Jordan's Kitchen Cooking Class: FARM TO TABLE

March 13, 2020

6:00 pm - 10:00 pm


  • Deviled eggs with preserved Meyer lemon and everything spice
  • Jumbo asparagus with green goddess sauce, egg yolk “bottarga” onion soubise and Miner’s lettuce
  • Imperial Farms domestic Wagyu beef with asparagus puree and seared King Trumpet mushrooms
  • Poached pear with cornmeal crumbs and candied Buddha’s hand

Just the hint of spring time in the Bay Area is enough to get every cook excited. Each week there’s starting to be something new, fresh and interesting at the farmer’s market to help you forget how tired you were of eating Brussels sprouts all winter.
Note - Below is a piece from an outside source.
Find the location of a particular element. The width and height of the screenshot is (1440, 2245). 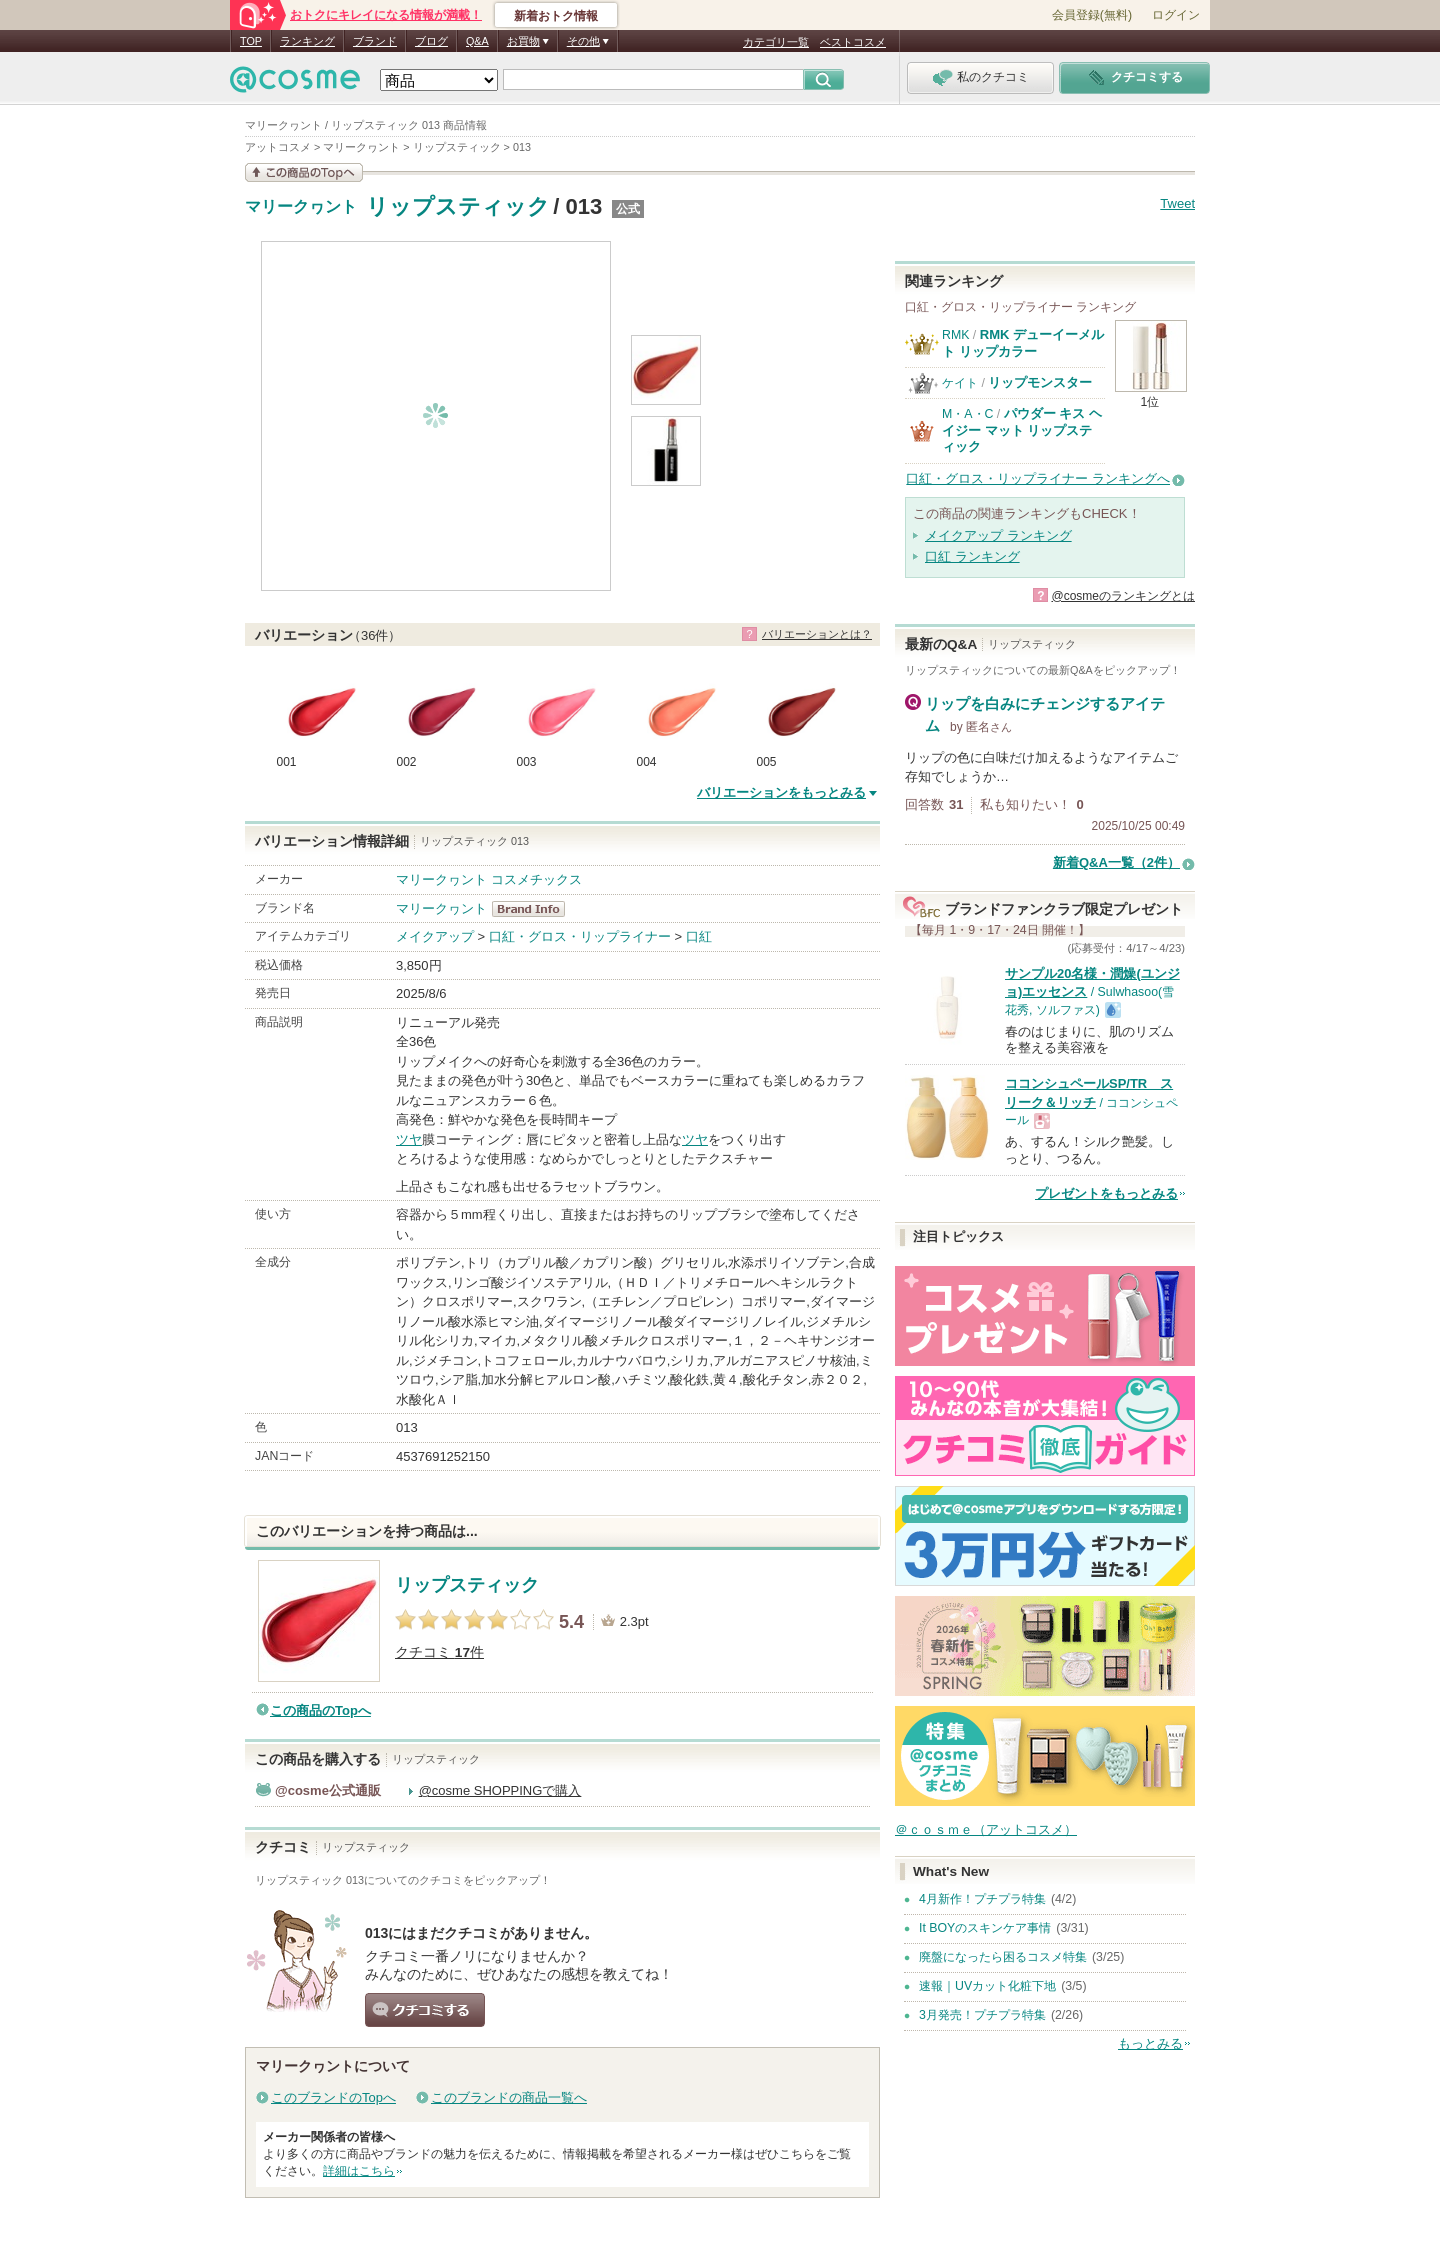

This menu touches upon so many flavors, textures and techniques that you are going to love. The first course is a fresh take on the classic and irresistible deviled egg, these will be the new star of your next dinner party. By now we should start hopefully seeing the very first of Zuckerman Farms asparagus if the weather is cooperating, fingers crossed! Our third course will feature Imperial Farms beef, the quality of which will blow your mind. We’ll get the grill fired up for these! And for our sweet finale, a perfect poached pear from Frog Hollow Farms.